The New York Times Co. NYT-N is betting on a digital future, launching a long-awaited pay wall for its website in a bid to preserve its core subscriber base.
It’s a defensive move to keep loyal readers from abandoning the Times’ print product for the free online equivalent. The plan was originally announced in January, 2010, when the company said it would implement a payment plan for the website in 2011.
On Thursday, the Times said it will launch its pay wall in Canada immediately, and in the rest of the world on March 28.
All print subscribers – whether they get weeklong delivery or only weekends – will get unlimited digital access, but everyone else can view a maximum of 20 articles a month before being blocked – and asked to become digital subscribers.
There is a loophole: Search engines such as Google and social media websites like Facebook and Twitter can still post links to New York Times stories, and users who follow those links will be able to see the article, even if they’ve passed their limit for the month. Those links are not infinite, however: those using Google search results are limited to five articles per day before they’re prompted to subscribe. (The work-around prompted one cheeky reader to establish a new Twitter account, @FreeNYT, on Thursday, pledging to post links allowing people to read for free.) Those links are important because they help protect The New York Times brand, said analyst Edward Atorino of Benchmark Co. Otherwise the paper might drop from the cultural conversation and readers might not be as inclined to search out its content.

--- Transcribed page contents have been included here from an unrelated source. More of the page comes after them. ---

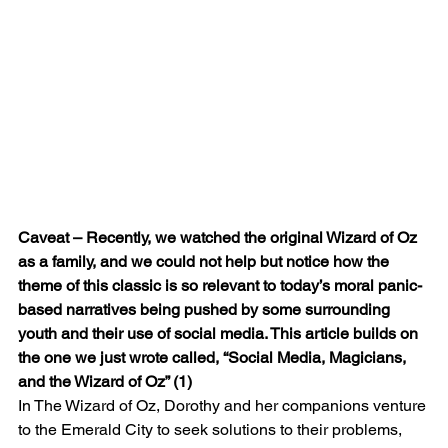
Caveat – Recently, we watched the original Wizard of Oz 
as a family, and we could not help but notice how the 
theme of this classic is so relevant to today’s moral panic-
based narratives being pushed by some surrounding 
youth and their use of social media. This article builds on 
the one we just wrote called, “Social Media, Magicians, 
and the Wizard of Oz” (1)
In The Wizard of Oz, Dorothy and her companions venture 
to the Emerald City to seek solutions to their problems, 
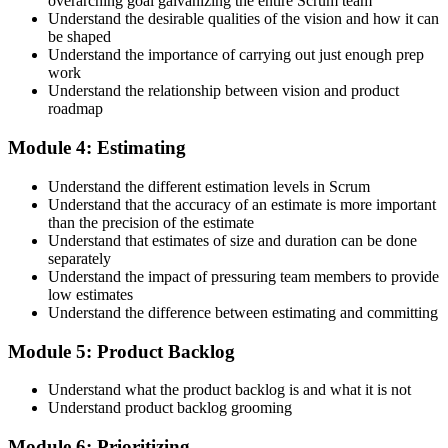
overarching goal galvanizing the entire Scrum team
Understand the desirable qualities of the vision and how it can
be shaped
Accept the Scrum Alliance License Agreement in your account to
Understand the importance of carrying out just enough prep
activate your Certified Scrum Product Owner® credential, digital
work
badge, and 2-year Scrum Alliance membership. There is no exam.
Understand the relationship between vision and product
roadmap
Step 5
Module 4: Estimating
Maintain Your Credential
Understand the different estimation levels in Scrum
Understand that the accuracy of an estimate is more important
than the precision of the estimate
Understand that estimates of size and duration can be done
CSPO is valid for 2 years. Renew by earning 20 Scrum Education
separately
Units (SEUs) and paying the Scrum Alliance renewal fee before
Understand the impact of pressuring team members to provide
your credential expires.
low estimates
Understand the difference between estimating and committing
Module 5: Product Backlog
Understand what the product backlog is and what it is not
Understand product backlog grooming
Module 6: Prioritizing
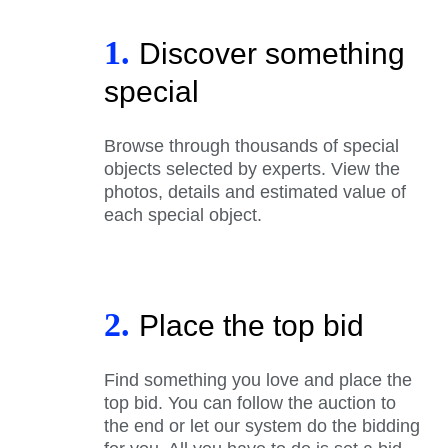
1.
Discover something
special
Browse through thousands of special
objects selected by experts. View the
photos, details and estimated value of
each special object.
2.
Place the top bid
Find something you love and place the
top bid. You can follow the auction to
the end or let our system do the bidding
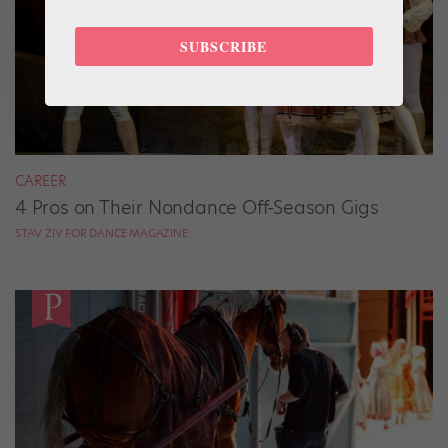
SUBSCRIBE
CAREER
4 Pros on Their Nondance Off-Season Gigs
STAV ZIV FOR DANCE MAGAZINE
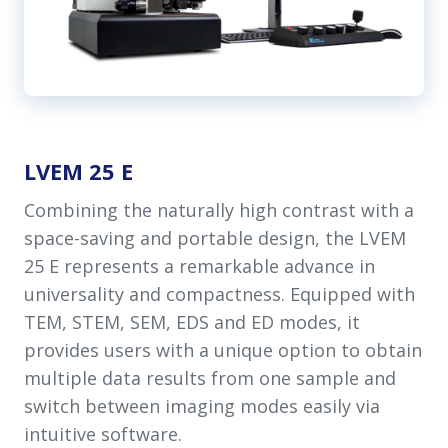
LVEM 25 E
Combining the naturally high contrast with a
space-saving and portable design, the LVEM
25 E represents a remarkable advance in
universality and compactness. Equipped with
TEM, STEM, SEM, EDS and ED modes, it
provides users with a unique option to obtain
multiple data results from one sample and
switch between imaging modes easily via
intuitive software.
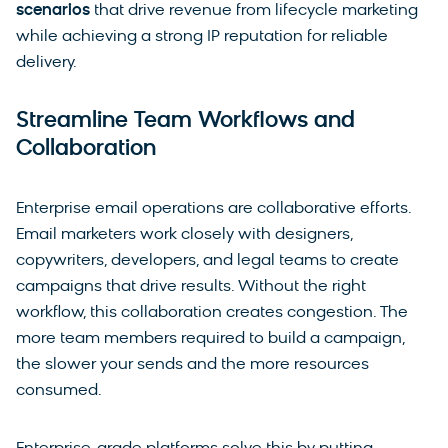
scenarios
that drive revenue from lifecycle marketing
while achieving a strong IP reputation for reliable
delivery.
Streamline Team Workflows and
Collaboration
Enterprise email operations are collaborative efforts.
Email marketers work closely with designers,
copywriters, developers, and legal teams to create
campaigns that drive results. Without the right
workflow, this collaboration creates congestion. The
more team members required to build a campaign,
the slower your sends and the more resources
consumed.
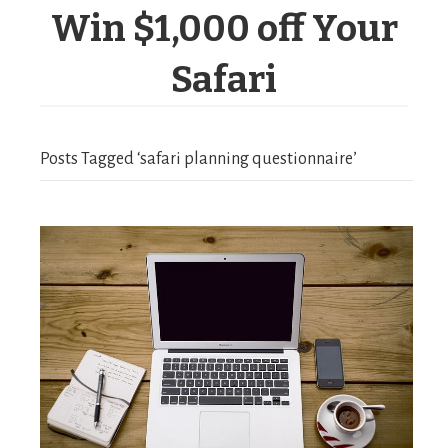
Win $1,000 off Your
Safari
Posts Tagged ‘safari planning questionnaire’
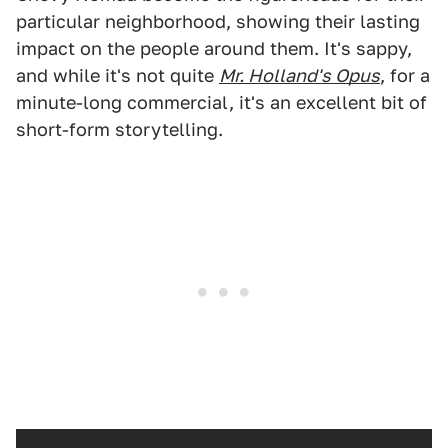
particular neighborhood, showing their lasting
impact on the people around them. It's sappy,
and while it's not quite
Mr. Holland's Opus
, for a
minute-long commercial, it's an excellent bit of
short-form storytelling.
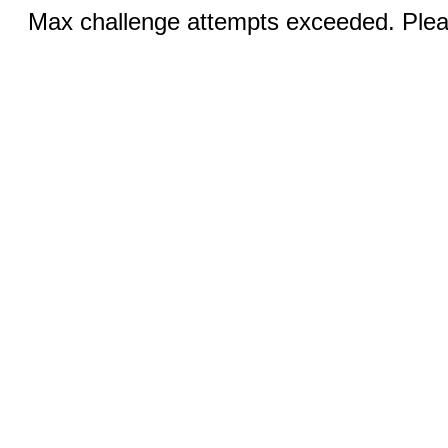
Max challenge attempts exceeded. Pleas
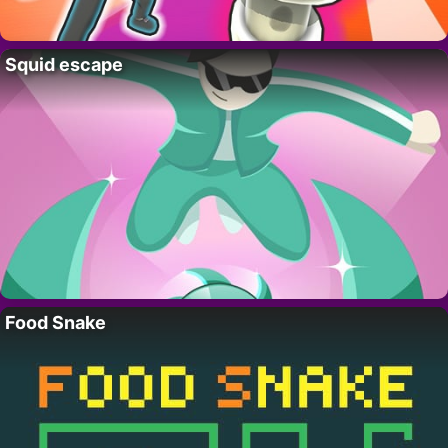
Squid escape
Food Snake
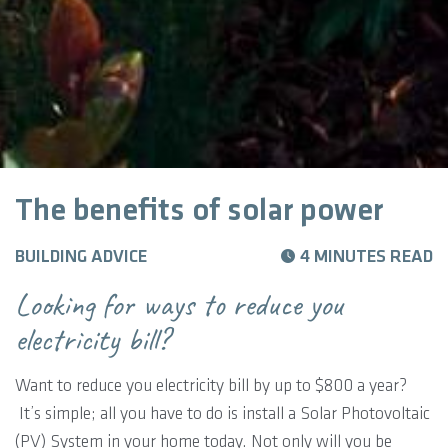
The benefits of solar power
BUILDING ADVICE
4 MINUTES READ
Looking for ways to reduce you
electricity bill?
Want to reduce you electricity bill by up to $800 a year?
It’s simple; all you have to do is install a Solar Photovoltaic
(PV) System in your home today. Not only will you be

“They want to get people to the site. … They want you to go down the road, and then come to the bridge and there’s a toll,” he said, adding that heavy users might not have enough patience for the work-around.
The newspaper is using Canadians as guinea pigs: In a statement Thursday it said the early Canadian launch would help it “fine-tune the customer experience prior to the global launch.”
This is yet another kick at the pay-wall can for The New York Times. It tried to charge for digital access in 1996, but scrapped that plan after attracting roughly 4,000 digital subscribers. (The paper has an average daily subscription of 876,638, including 71,697 electronic subscribers, according to the most recent Audit Bureau of Circulations figures.) In 2005, it launched the TimesSelect service, asking $50 (U.S.) a year to read content by the paper’s columnists on the website. TimesSelect pulled in roughly $10-million in two years. But limiting the number of people who look at the site also limits its attractiveness to advertisers. Web ad revenue fell, and that experiment ended in 2007.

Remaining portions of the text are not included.